A letter-for-letter copy of the listing is required, with no pictures in it.

== Segment start ==

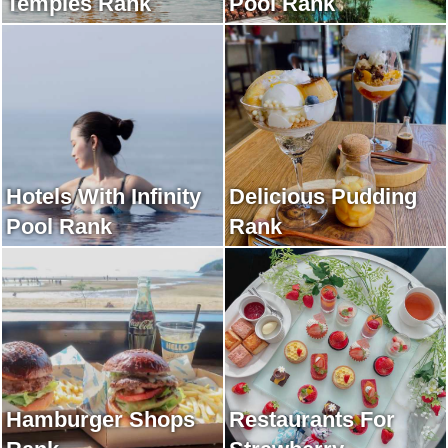
Temples Rank
Pool Rank
Hotels With Infinity
Delicious Pudding
Pool Rank
Rank
Hamburger Shops
Restaurants For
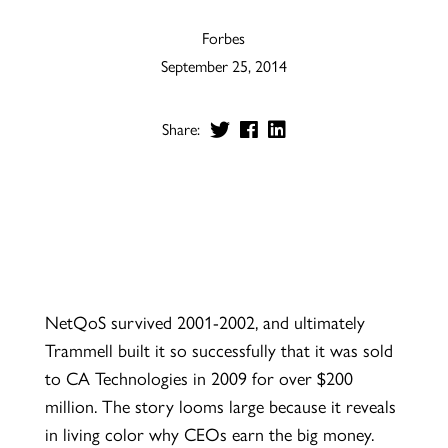
Forbes
September 25, 2014
Share:
NetQoS survived 2001-2002, and ultimately
Trammell built it so successfully that it was sold
to CA Technologies in 2009 for over $200
million. The story looms large because it reveals
in living color why CEOs earn the big money.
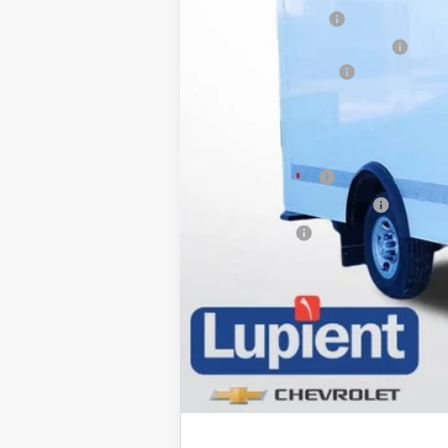
12 FOOT BOX UPFIT
Price reduction below MSRP:
Documentation Fee
Lupient Sale Price:
Add. Offers you may Qualify For:
GM Military Offer
GM First Responder Offer
Trade Bonus:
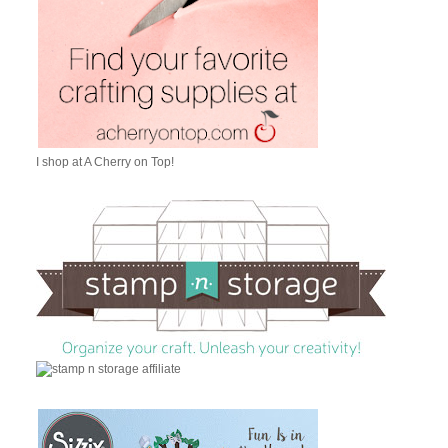
I shop at A Cherry on Top!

== Segment end ==

§ SOLUTION
Temples Rank
Pool Rank
Hotels With Infinity
Delicious Pudding
Pool Rank
Rank
Hamburger Shops
Restaurants For
Forbes
September 25, 2014
Share:
NetQoS survived 2001-2002, and ultimately
Trammell built it so successfully that it was sold
to CA Technologies in 2009 for over $200
million. The story looms large because it reveals
in living color why CEOs earn the big money.
12 FOOT BOX UPFIT
Price reduction below MSRP:
Documentation Fee
Lupient Sale Price:
Add. Offers you may Qualify For:
GM Military Offer
GM First Responder Offer
Trade Bonus:
I shop at A Cherry on Top!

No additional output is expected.